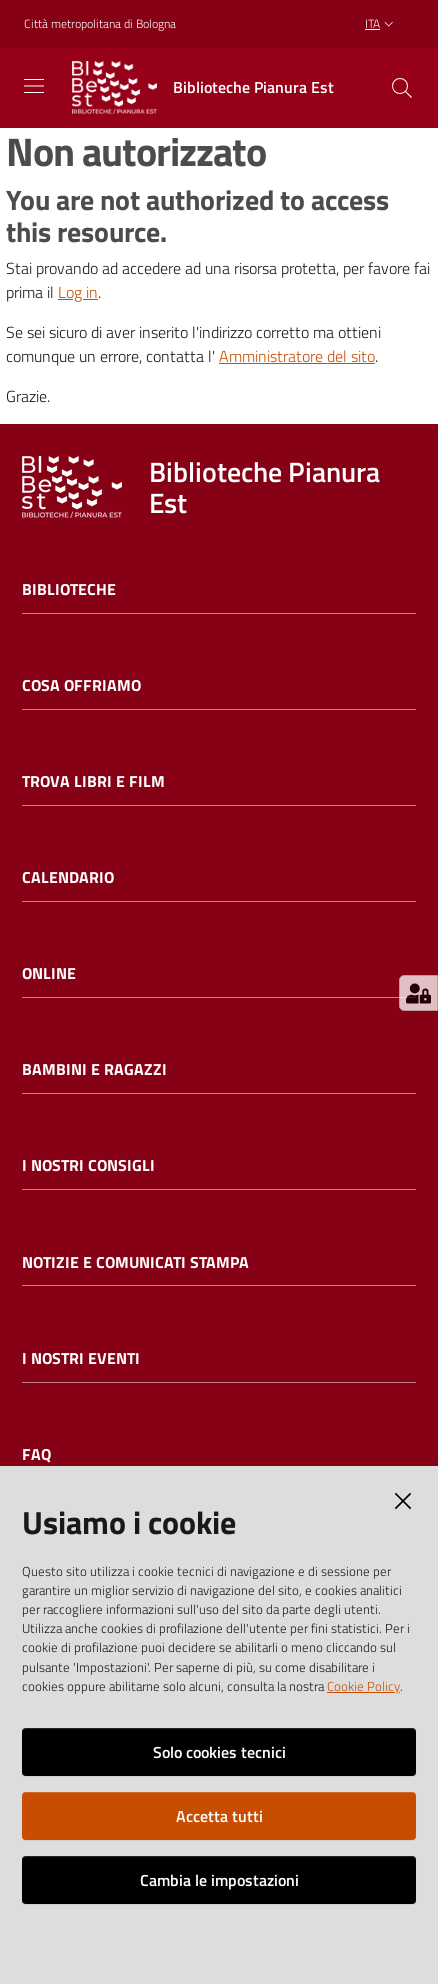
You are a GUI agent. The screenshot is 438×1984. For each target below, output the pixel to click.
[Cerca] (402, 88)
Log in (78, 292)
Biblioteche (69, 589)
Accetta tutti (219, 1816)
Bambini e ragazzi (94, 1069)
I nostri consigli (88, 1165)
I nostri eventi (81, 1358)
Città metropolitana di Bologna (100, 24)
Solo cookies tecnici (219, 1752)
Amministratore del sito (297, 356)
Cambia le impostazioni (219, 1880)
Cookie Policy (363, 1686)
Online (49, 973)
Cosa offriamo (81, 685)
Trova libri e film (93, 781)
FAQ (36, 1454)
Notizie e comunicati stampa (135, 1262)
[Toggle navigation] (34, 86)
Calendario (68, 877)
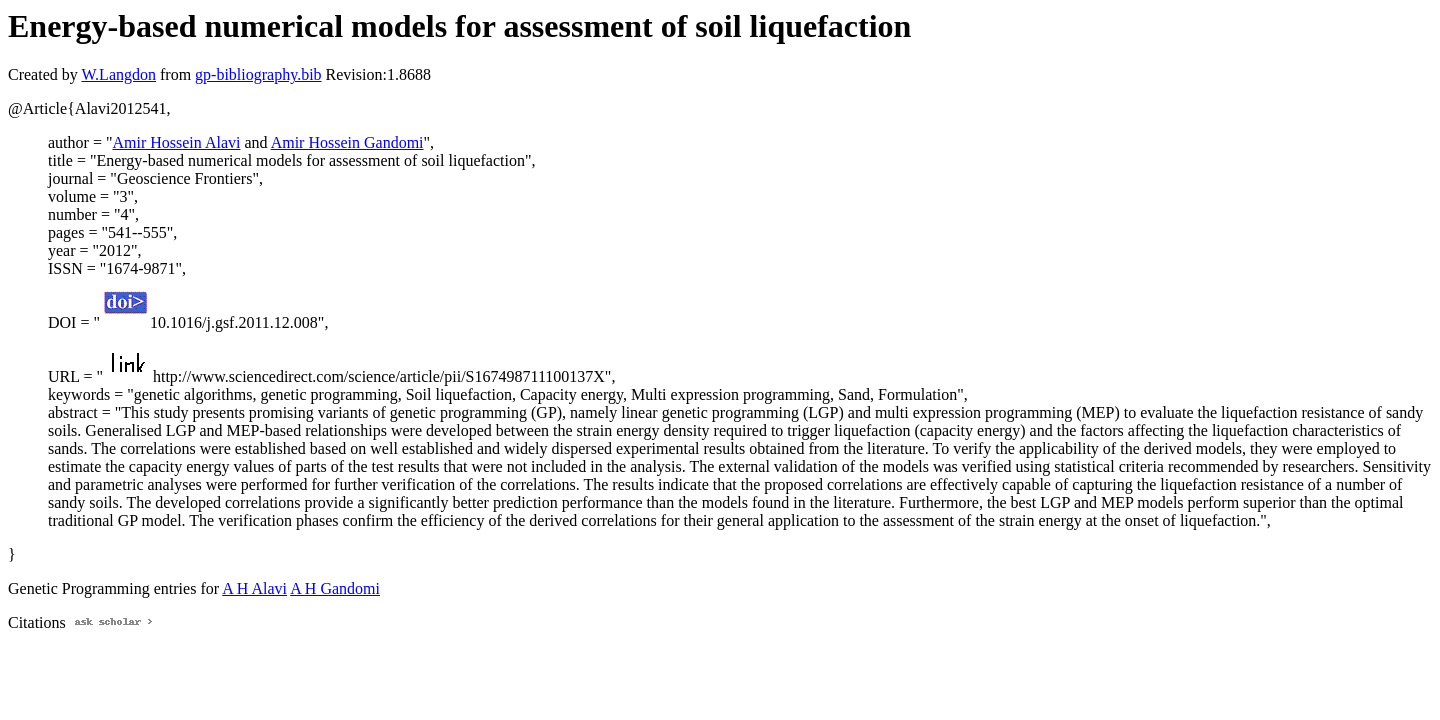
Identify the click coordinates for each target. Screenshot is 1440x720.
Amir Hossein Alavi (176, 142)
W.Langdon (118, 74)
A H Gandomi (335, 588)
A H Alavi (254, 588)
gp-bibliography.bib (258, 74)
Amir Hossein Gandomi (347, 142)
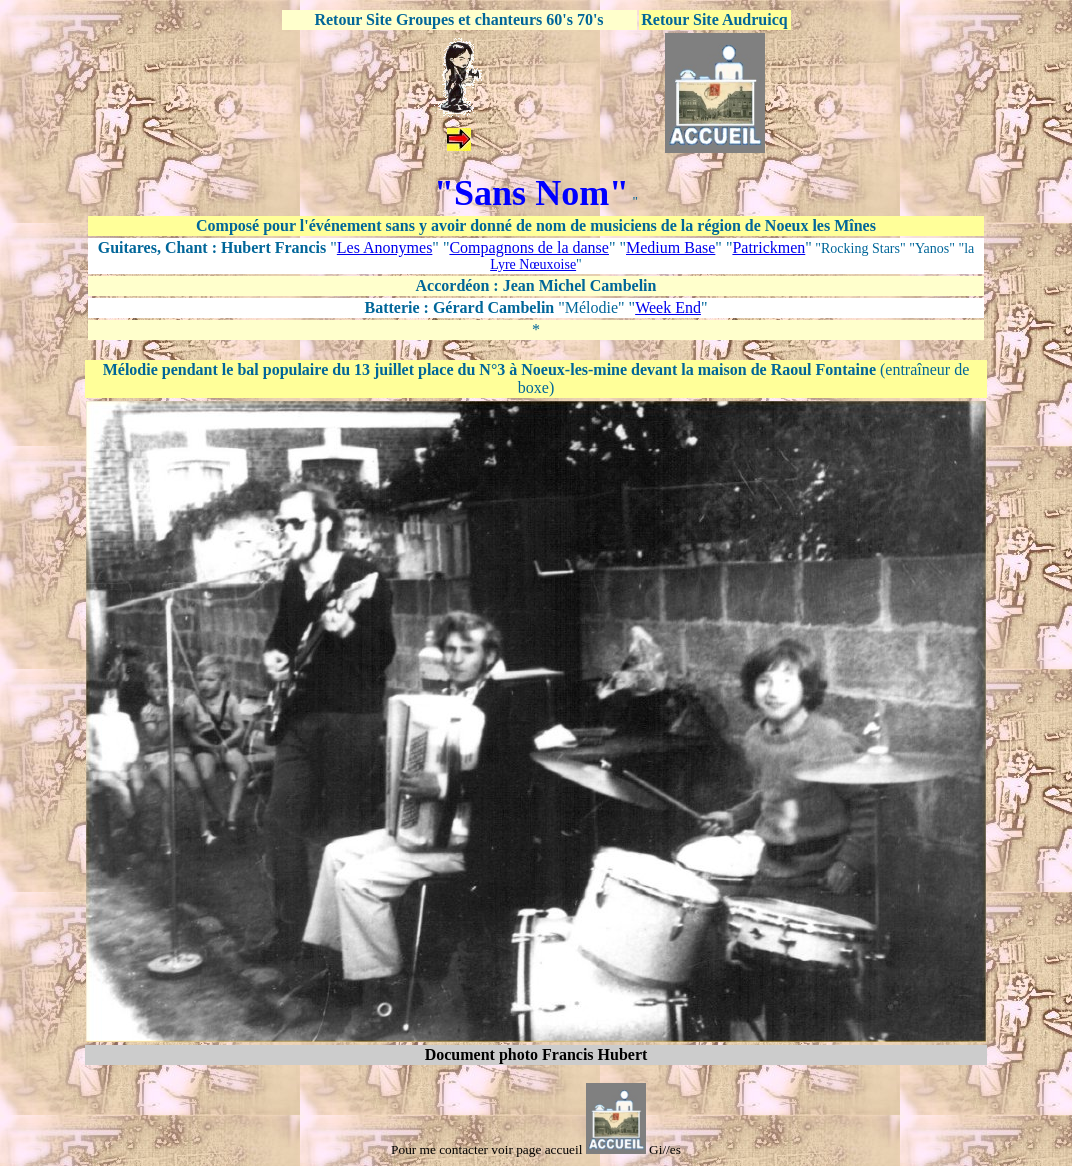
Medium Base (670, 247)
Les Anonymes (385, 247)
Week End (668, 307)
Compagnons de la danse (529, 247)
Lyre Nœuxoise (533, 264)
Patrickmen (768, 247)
* * *
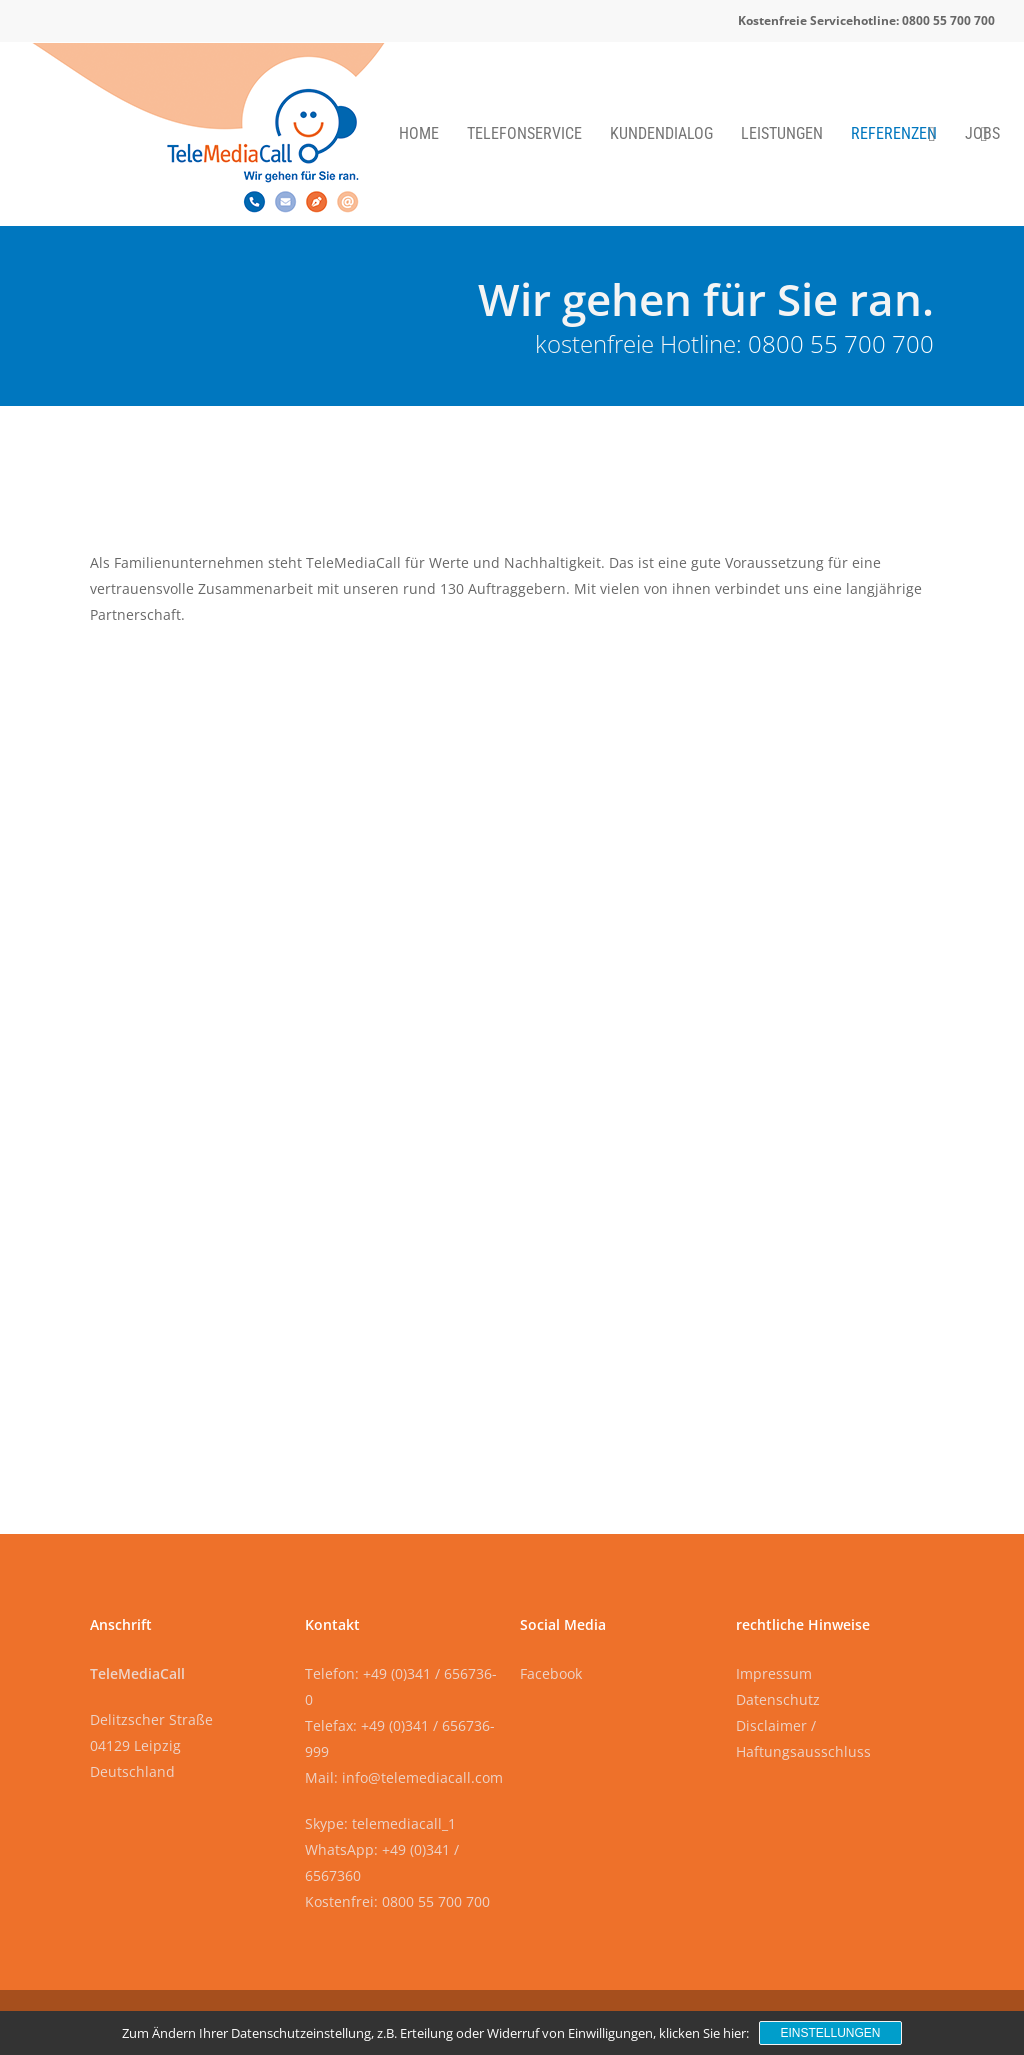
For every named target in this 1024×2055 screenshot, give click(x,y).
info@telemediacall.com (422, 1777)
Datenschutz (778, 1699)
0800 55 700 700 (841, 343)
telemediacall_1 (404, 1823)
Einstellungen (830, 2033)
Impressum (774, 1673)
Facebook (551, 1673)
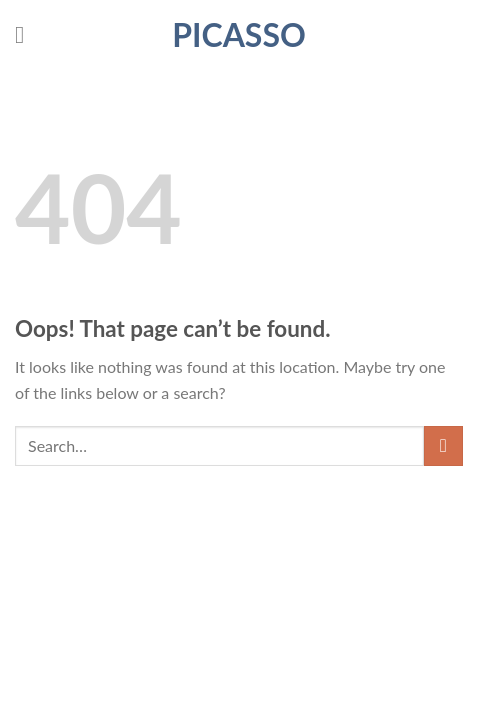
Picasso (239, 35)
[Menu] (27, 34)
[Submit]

§ What this task involves: Output only the stretch above from the line with "Notizie e comunicati stampa (135, 1262)" through the line with "Patrickmen (768, 247)", reproduced exactly. Exclude pictures.

§ Output of the exercise:
Notizie e comunicati stampa (135, 1262)
[Toggle navigation] (34, 86)
Calendario (68, 877)
Identify the click coordinates for each target. Screenshot is 1440x720.
Amir Hossein Alavi (176, 142)
W.Langdon (118, 74)
A H Gandomi (335, 588)
A H Alavi (254, 588)
gp-bibliography.bib (258, 74)
Amir Hossein Gandomi (347, 142)
Medium Base (670, 247)
Les Anonymes (385, 247)
Week End (668, 307)
Compagnons de la danse (529, 247)
Lyre Nœuxoise (533, 264)
Patrickmen (768, 247)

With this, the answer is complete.